A quick overview:
- The White House may or may not have lost 5 million emails. They aren’t sure.
- Gewirtz, an email expert, started investigating the White House email infrastructure and found:
- The mail archiving process is unprofessional and unworkable.
- The claimed loss of email in a Notes to Exchange migration is highly unlikely.
- Over 100 million emails from the White House were sent through an insecure ISP in Chattanooga TN.
- Existing law – the Hatch Act – mandates an external email system for partisan political activity, a ludicrous requirement in a 7×24 Washington.
The Hatch Act prescribes what partisan political activities are acceptable for federal employees. One of the prohibitions is the partisan use of government property. While a good idea in general, in the case of telecom the prohibition is senseless.
White House communications need to be secure. When we force White House employees to use multiple email, IM and computer systems it is inevitable that material received on the internal system will go out over the external system. A single secure system is easier to achieve.

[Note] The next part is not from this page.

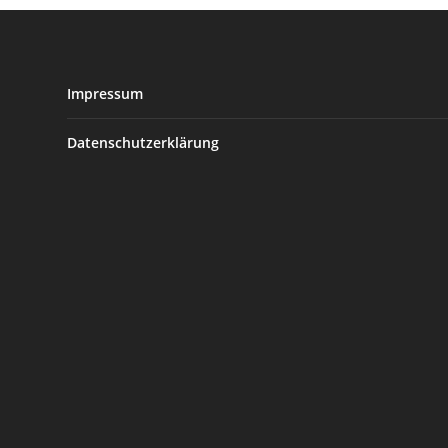
Impressum
Datenschutzerklärung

This isn’t about George Bush
This is about maintaining records so the next administration can know how policy got developed and what committments were made. I’ll let others worry about if the loss of the emails was part of a deliberate attempt to cover up criminal activity.
Ironic, isn’t it?
American companies are spending billions for backup and archive software and hardware. But the White House, head of an executive branch with a $3 trillion budget, can’t manage its email backups despite a clear legal requirement to do so under the Presidential Records Act?
The StorageMojo take
Gewirtz recommends that a professional, non-partisan IT organization be detailed with the job of protecting and archiving all White House email communications. There are many groups with the ability and the motive to snoop White House email going out over the public Internet. That has to stop.
Making a single entity responsible, as the Secret Service is for Presidential safety, is the best way to ensure that vital public records are protected. It will also help remind White House officials that they are accountable to the people of the United States.
Comments welcome, as always. BTW, Congress also needs to clean up its data protection act. It is less urgent thant the White House, but just as important.
Update: As luck would have it the New York Times reports another Bush attack on America’s right to know. After passing Congress unanimously he’s gutting the latest freedom-of-information law in the budget. A new high in bipartisanship! Less than a year to go!